Thursday, September 17, 2009

Night by Elie Wiesel


Night will leave you holding your breath. It will break your heart and anger you. This unforgettable novel will haunt you and the voices of those who suffered will stay with you long after you've finished reading this autobiographical novel.

Night will give you a harsh glimpse at the atrocities of the holocaust and a look into the beautiful Jewish religion. This small book (120 pgs) is incredible, moving, sad and informative.

This book is beautifully written and powerful. A must read for all. Take the time to read this Nobel prize winner.


I leave you with this...

Question: "Where was God in Auschwitz?"
Answer: "Where was Man?"


Grade: A+


Synopsis (B&N)
A New Translation From The French By Marion Wiesel
Night is Elie Wiesel’s masterpiece, a candid, horrific, and deeply poignant autobiographical account of his survival as a teenager in the Nazi death camps. This new translation by Marion Wiesel, Elie’s wife and frequent translator, presents this seminal memoir in the language and spirit truest to the author’s original intent. And in a substantive new preface, Elie reflects on the enduring importance of Night and his lifelong, passionate dedication to ensuring that the world never forgets man’s capacity for inhumanity to man.
Night offers much more than a litany of the daily terrors, everyday perversions, and rampant sadism at Auschwitz and Buchenwald; it also eloquently addresses many of the philosophical as well as personal questions implicit in any serious consideration of what the Holocaust was, what it meant, and what its legacy is and will be.
Author Bio: Elie Wiesel is the internationally celebrated author, Nobel laureate, and spokesperson for humanity whose decision to dedicate his life to bearing witness for the Holocaust's martyrs and survivors found its earliest and most enduring voice in Night, his penetrating and profound account of the Nazi death camps. Born in the town of Sighet, Transylvania, he was a teenager when he and his family were taken from their home in 1944 to the Auschwitz concentration camp, and then to Buchenwald.
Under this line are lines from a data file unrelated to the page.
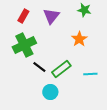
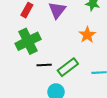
black line: (39, 67) -> (44, 65), turned -40

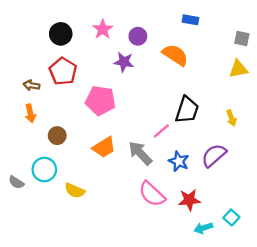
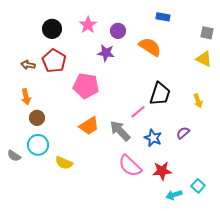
yellow triangle: (238, 69) -> (204, 59), turned 36
brown arrow: (31, 85) -> (28, 65), moved
brown circle: (57, 136) -> (37, 118), moved
purple semicircle: (214, 155) -> (183, 133), size x0.6

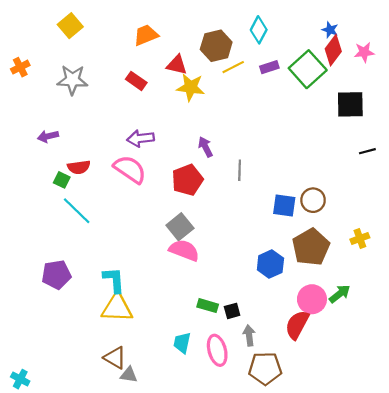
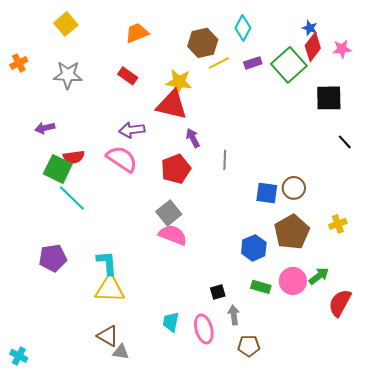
red triangle: (177, 65) -> (172, 105), moved, size x1.6
black line: (367, 151) -> (345, 142), turned 63
green square: (62, 180) -> (58, 169), size x1.8
green rectangle: (208, 306) -> (261, 287), moved
red semicircle: (297, 325) -> (340, 303), moved
brown pentagon: (265, 368) -> (249, 346), size x0.7

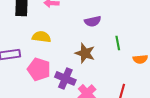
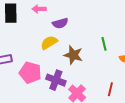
purple semicircle: (93, 21) -> (60, 23), moved
yellow semicircle: (41, 37) -> (49, 43), moved, turned -36

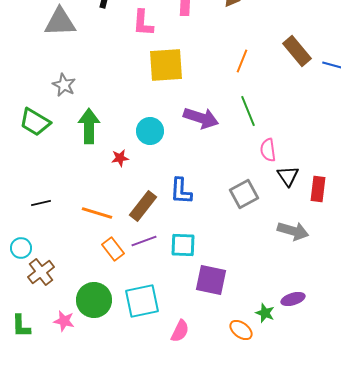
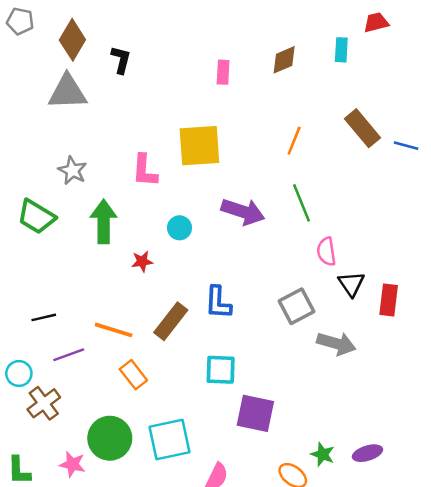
pink L-shape: (143, 23) -> (145, 171), moved
cyan circle: (150, 131) -> (179, 228), size x0.7
gray arrow: (293, 231) -> (336, 344), moved
purple line: (144, 241) -> (69, 355), moved
purple ellipse: (293, 299) -> (367, 453), moved

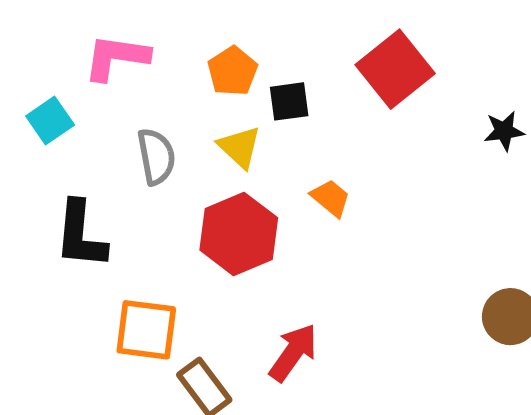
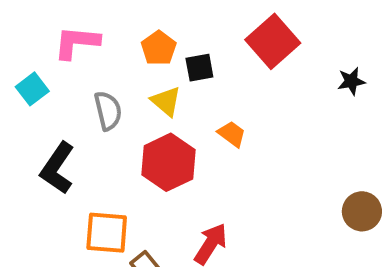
black L-shape: (81, 235) -> (57, 168), turned 32

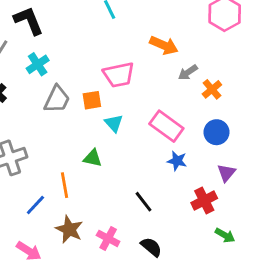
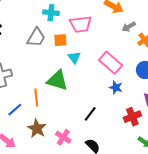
cyan cross: (38, 64) -> (51, 13), moved, turned 35
green triangle: (93, 158) -> (57, 80), size x1.6
black line: (144, 202) -> (90, 114), turned 70

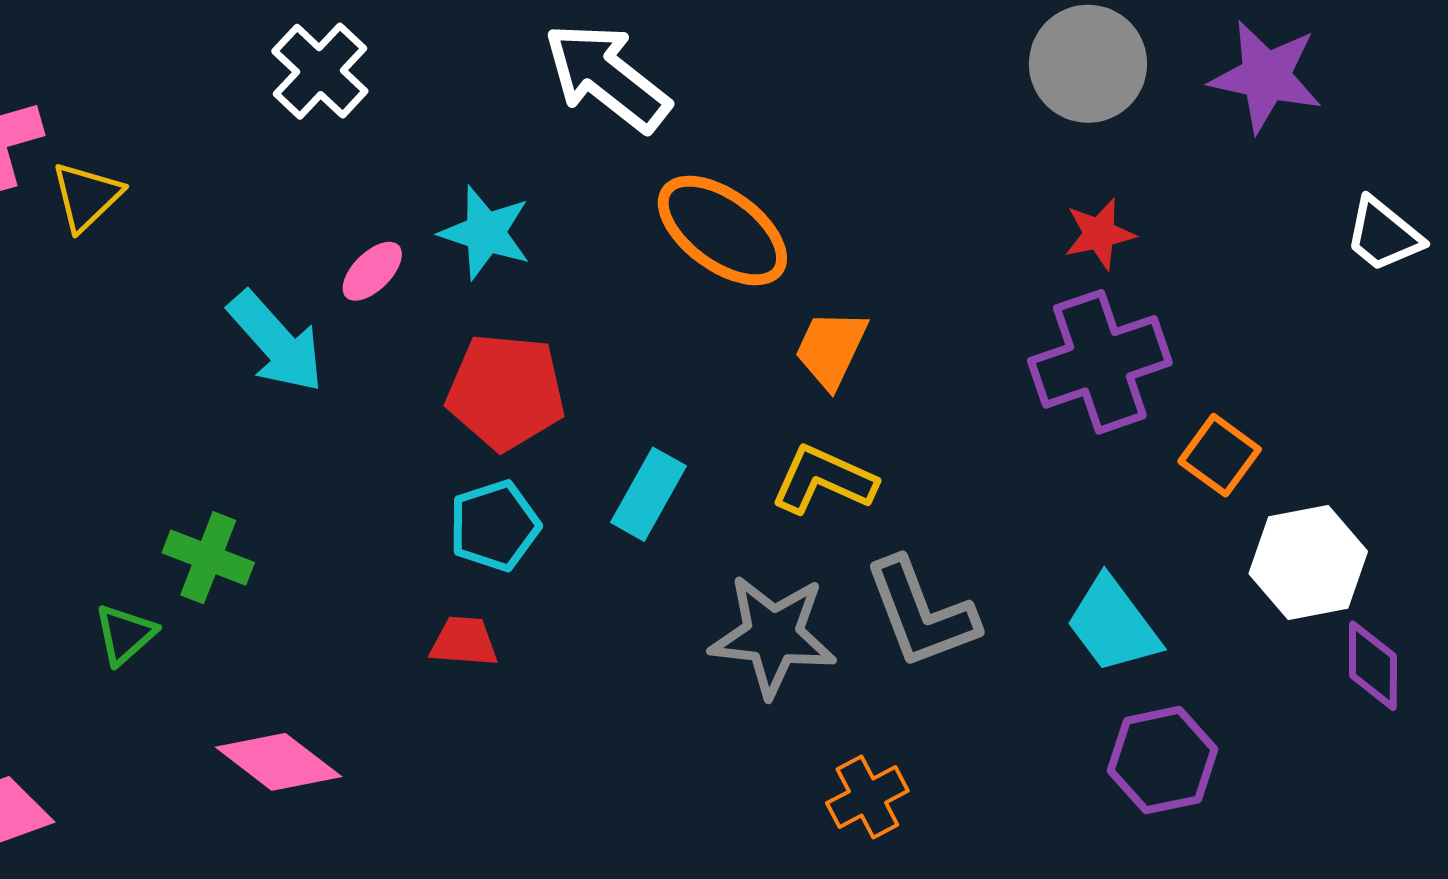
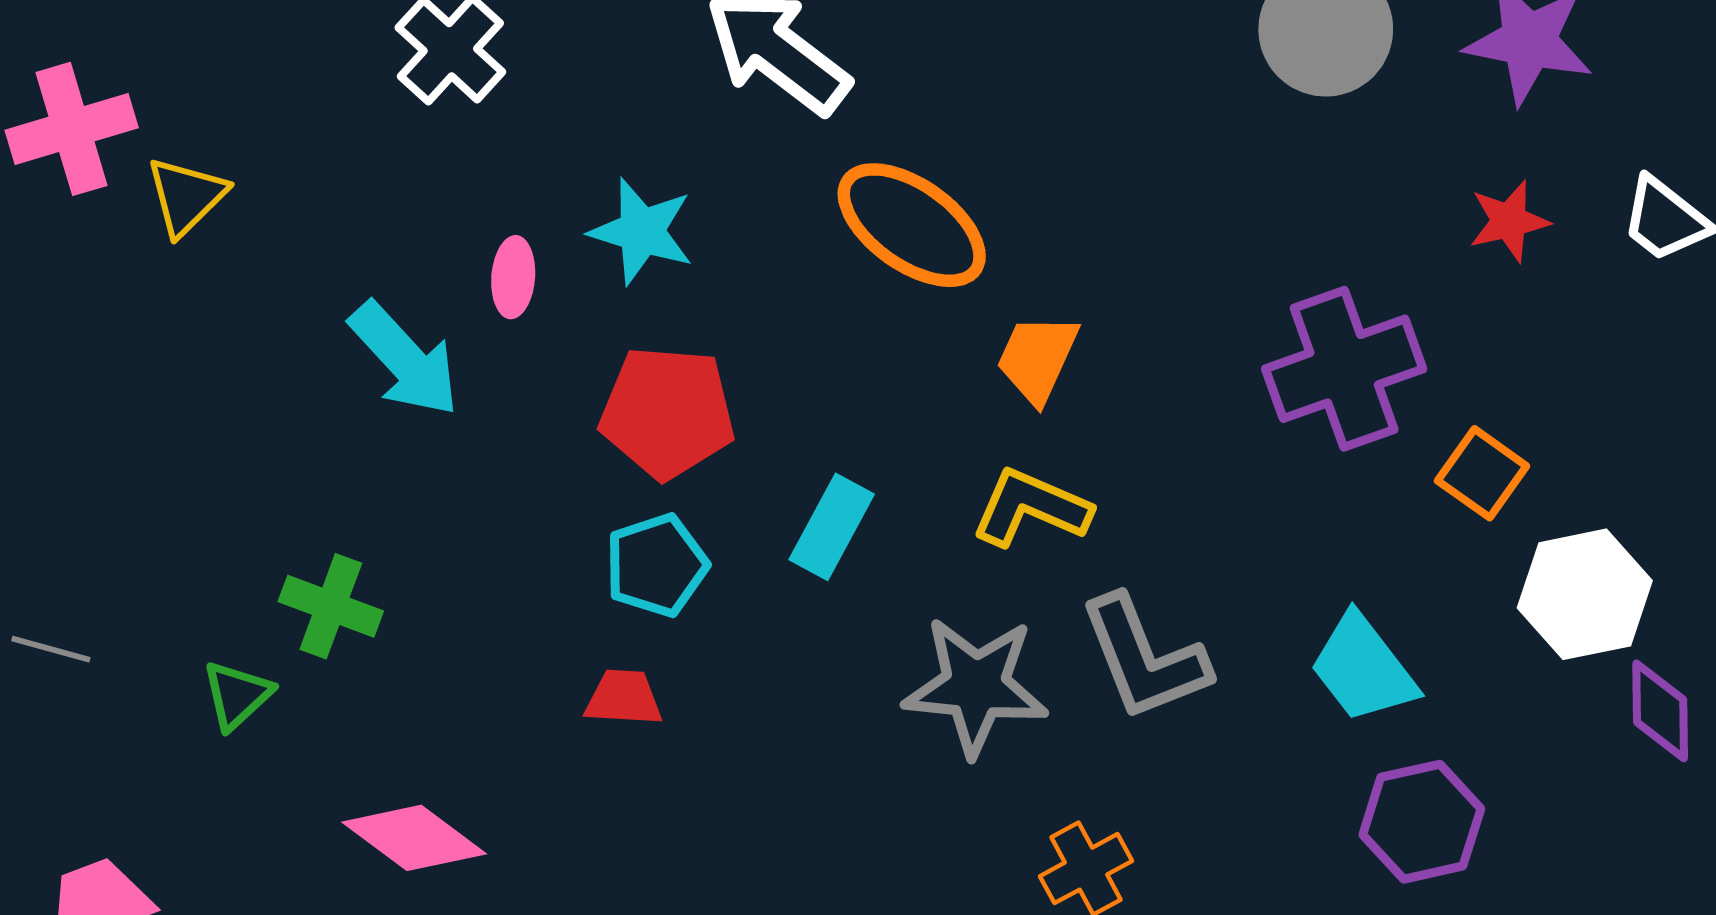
red star: (1099, 234) -> (1509, 221), moved
pink ellipse: (372, 271) -> (513, 277), turned -40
Night is the terrifying record of Elie Wiesel's memories of the death of his family, the death of his own innocence, and his despair as a deeply observant Jew confronting the absolute evil of man.
Elie Wiesel is the author of more than forty internationally acclaimed works of fiction and nonfiction. He has been awarded the Presidential Medal of Freedom, the United States of America Congressional Gold Medal, the French Legion of Honor, and, in 1986, the Nobel Peace Prize. He is the Andrew W. Mellon Professor in the Humanities and University Professor at Boston University.